Let me preface the following story by saying that I took every precaution to not end up in the situation that I did. But sometimes the universe just conspires against you, despite your best efforts. And that, folks, is what happened to me.
After last week’s Z&S meeting, I walked out of my apartment with Zelda, a full trash bag in my hand and keys in my pocket, with every intention of dropping the trash in our building receptacle and heading back inside to lounge on the couch with my roommate’s dog. Alas, fate had other plans.
Trash successfully deposited, I turned around to open the door and realized I had grabbed the wrong set of keys. I had the keys to the basement, to my mailbox, and to the backyard, but not to the front door of the building or my apartment door. Zelda, already striding down the sidewalk towards the train, turned around with a worried glance at my exclamation of horror. Hoping against hope, I tried the door and found it unlocked. Relief flooded my veins as I pushed it open, waved to Zelda, and told her I was good and that I’d left my apartment door ajar, which I had.
Ascending the stairs, however, my heart fell into my stomach. A brisk summer wind had pushed the door to my apartment closed, leaving me — keyless, phoneless, walletless — on one side and a whimpering dog on the other. I sat down on the landing and cursed my own stupidity for grabbing the wrong keys. The dog continued to whine as I then tried to break into my own apartment, to no avail. I tried to pick the lock, sans proper tools. I climbed up onto the roof, descended the fire escape, and attempted to crawl in through the window. Ten minutes later, I was assured that our apartment was in fact pretty burglar proof, but at a loss as to what to do next.

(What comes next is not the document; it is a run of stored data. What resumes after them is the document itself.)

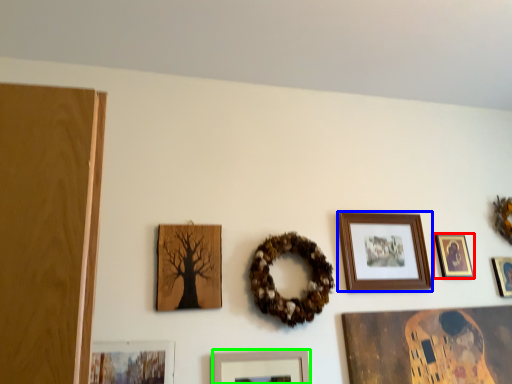 Question: Based on their relative distances, which object is nearer to picture frame (highlighted by a red box)? Choose from picture frame (highlighted by a blue box) and picture frame (highlighted by a green box).

Choices:
 (A) picture frame
 (B) picture frame

Answer: (A) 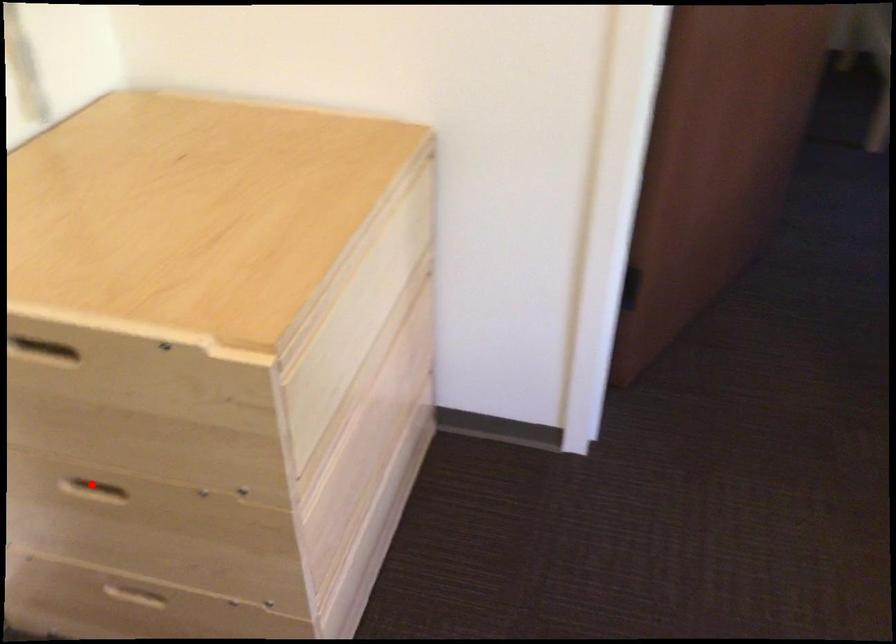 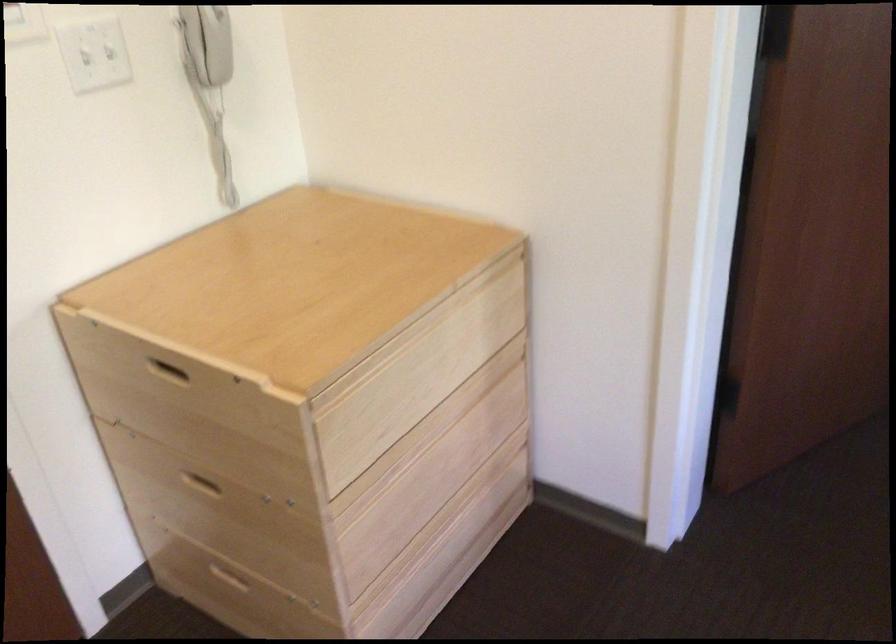 Locate, in the second image, the point that corresponds to the highlighted location in the first image.

(201, 483) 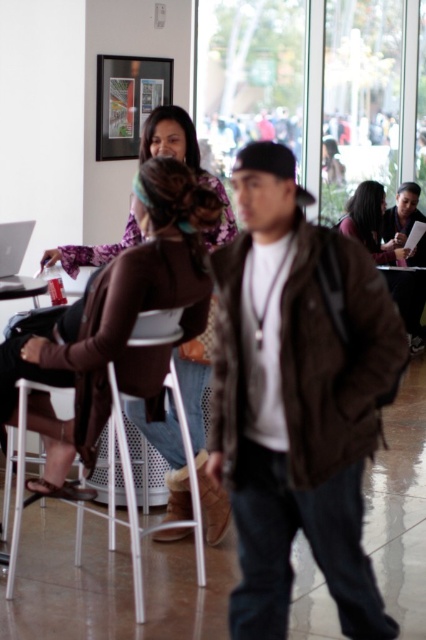 Who is shorter, brown leather jacket at center or matte purple blouse at upper left?

matte purple blouse at upper left is shorter.

Between point (230, 493) and point (190, 410), which one is positioned behind?

The point (190, 410) is more distant.

Who is more forward, (247, 616) or (183, 113)?

Point (247, 616) is in front.

You are a GUI agent. You are given a task and a screenshot of the screen. Output one action in this format:
    pyautogui.click(x=<x>, y=<y>)
    Task: Click on the brown leather jacket at center
    Image resolution: width=426 pixels, height=640 pixels.
    Given the screenshot: What is the action you would take?
    pyautogui.click(x=296, y=401)

Which is above, matte brown jacket at center or matte black laptop at upper center?

Positioned higher is matte black laptop at upper center.

Is matte brown jacket at center to the right of matte black laptop at upper center from the viewer's perspective?

In fact, matte brown jacket at center is to the left of matte black laptop at upper center.

Image resolution: width=426 pixels, height=640 pixels. Describe the element at coordinates (371, 224) in the screenshot. I see `matte brown jacket at center` at that location.

Locate an element on the screen. The image size is (426, 640). matte brown jacket at center is located at coordinates (371, 224).

Who is positioned more to the left, brown leather jacket at center or white plastic chair at lower center?

white plastic chair at lower center is more to the left.

Who is shorter, brown leather jacket at center or white plastic chair at lower center?

white plastic chair at lower center

Is point (256, 493) in front of point (131, 504)?

Yes, point (256, 493) is closer to viewer.

Find the location of a particular element. The image size is (426, 640). brown leather jacket at center is located at coordinates (296, 401). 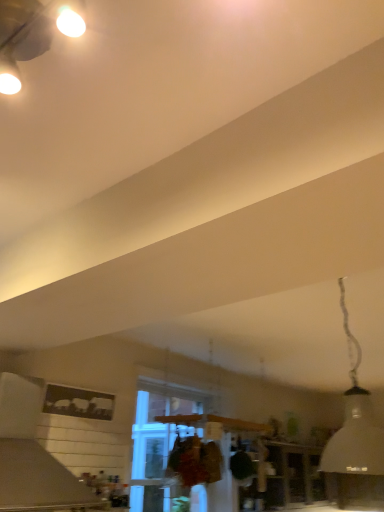 Describe the element at coordinates (158, 441) in the screenshot. This screenshot has height=512, width=384. I see `clear glass window at center` at that location.

What do you see at coordinates (32, 455) in the screenshot? I see `white matte vent at upper left` at bounding box center [32, 455].

At what (x,y) coordinates should I click in order to perform the action: click on clear glass window at center. Please return your answer as a coordinate pair (x, y). The image size is (384, 512). Looking at the image, I should click on (158, 441).

From the picture: From a real-world perspective, between white matte lampshade at upper right and white matte vent at upper left, who is vertically higher?

In real-world perspective, white matte lampshade at upper right is above.

Is white matte lampshade at upper right turned away from white matte vent at upper left?

No, white matte lampshade at upper right is not facing the opposite direction of white matte vent at upper left.

Is point (350, 359) positioned behind point (23, 397)?

Yes, point (350, 359) is behind point (23, 397).

Which is behind, white matte lampshade at upper right or white matte vent at upper left?

Positioned behind is white matte vent at upper left.

Which is more to the left, white matte vent at upper left or clear glass window at center?

white matte vent at upper left.

From a real-world perspective, is white matte vent at upper left under clear glass window at center?

Yes.

Do you think white matte vent at upper left is within clear glass window at center, or outside of it?

white matte vent at upper left is not inside clear glass window at center, it's outside.

Looking at this image, is clear glass window at center beside white matte lampshade at upper right?

clear glass window at center and white matte lampshade at upper right are clearly separated.

Does clear glass window at center contain white matte lampshade at upper right?

No, clear glass window at center does not contain white matte lampshade at upper right.

Find the location of `window beneath the white matte lampshade at upper right (from a real-world perspective)`. window beneath the white matte lampshade at upper right (from a real-world perspective) is located at coordinates (158, 441).

How far apart are clear glass window at center and white matte lampshade at upper right?

1.75 meters.

You are a GUI agent. You are given a task and a screenshot of the screen. Output one action in this format:
    pyautogui.click(x=<x>, y=<y>)
    Task: Click on the vent located behind the white matte lampshade at upper right
    Image resolution: width=384 pixels, height=512 pixels.
    Given the screenshot: What is the action you would take?
    pyautogui.click(x=32, y=455)

How much distance is there between white matte vent at upper left and white matte lampshade at upper right?

white matte vent at upper left is 1.98 meters away from white matte lampshade at upper right.

Does white matte vent at upper left have a lesser width compared to white matte lampshade at upper right?

No.

Consider the image. Considering the positions of objects white matte vent at upper left and white matte lampshade at upper right in the image provided, who is behind, white matte vent at upper left or white matte lampshade at upper right?

white matte vent at upper left is behind.

Which of these two, white matte lampshade at upper right or clear glass window at center, is wider?

white matte lampshade at upper right.

Considering the relative sizes of white matte lampshade at upper right and clear glass window at center in the image provided, is white matte lampshade at upper right taller than clear glass window at center?

In fact, white matte lampshade at upper right may be shorter than clear glass window at center.

Can you confirm if white matte lampshade at upper right is bigger than clear glass window at center?

Actually, white matte lampshade at upper right might be smaller than clear glass window at center.

Is white matte lampshade at upper right to the right of clear glass window at center from the viewer's perspective?

Indeed, white matte lampshade at upper right is positioned on the right side of clear glass window at center.

Is clear glass window at center touching white matte vent at upper left?

No, clear glass window at center is not with white matte vent at upper left.

Which object is positioned more to the left, clear glass window at center or white matte vent at upper left?

Positioned to the left is white matte vent at upper left.

Locate an element on the screen. This screenshot has width=384, height=512. window above the white matte vent at upper left (from a real-world perspective) is located at coordinates (158, 441).

Measure the distance from clear glass window at center to white matte vent at upper left.

clear glass window at center and white matte vent at upper left are 3.89 feet apart.

I want to click on vent located on the left of white matte lampshade at upper right, so click(32, 455).

Find the location of a particular element. This screenshot has width=384, height=512. window lying below the white matte vent at upper left (from the image's perspective) is located at coordinates [158, 441].

Considering their positions, is white matte vent at upper left positioned closer to clear glass window at center than white matte lampshade at upper right?

white matte vent at upper left lies closer to clear glass window at center than the other object.

Estimate the real-world distances between objects in this image. Which object is closer to white matte lampshade at upper right, clear glass window at center or white matte vent at upper left?

Among the two, clear glass window at center is located nearer to white matte lampshade at upper right.

When comparing their distances from white matte lampshade at upper right, does white matte vent at upper left or clear glass window at center seem further?

white matte vent at upper left lies further to white matte lampshade at upper right than the other object.

Estimate the real-world distances between objects in this image. Which object is closer to white matte vent at upper left, white matte lampshade at upper right or clear glass window at center?

Based on the image, clear glass window at center appears to be nearer to white matte vent at upper left.

Which object lies further to the anchor point white matte vent at upper left, clear glass window at center or white matte lampshade at upper right?

white matte lampshade at upper right.

Looking at the image, which one is located further to clear glass window at center, white matte lampshade at upper right or white matte vent at upper left?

Having thus failed to break and enter into my own apartment, I bit the bullet and knocked on my neighbor’s door. We’ve lived in our apartment for over two years and have never really known any of our building mates. Neighbors have never been a part of my life in New York. Even though we shared the floor of our Manhattan sixth floor walk-up with another apartment, we never knew anything about them other than what we gleaned from the loud domestic disputes that spilled into the hallway. And since moving to Brooklyn, the people in our building have rotated out every six months or so, so we tend to go by the old Frost philosophy of “Good fences make good neighbors,” i.e., “Don’t bother us and we won’t bother you.” But trapped in my hallway, with no idea when any of my roommates would be home, I decided I had no other choice.
Luckily, our (minimal) interactions with our current across-the-hall neighbors have been mostly positive, and on this Monday afternoon one of them was blessedly home. I asked if I could use his phone, mostly just to let one of my roommates know I was locked out and to ask when she would be home. At this point, I realized I had another problem: Child of the 21st century that I am, the only phone numbers I have memorized are my parents’. The rest are in my phone, which was sitting on the coffee table just behind a locked door.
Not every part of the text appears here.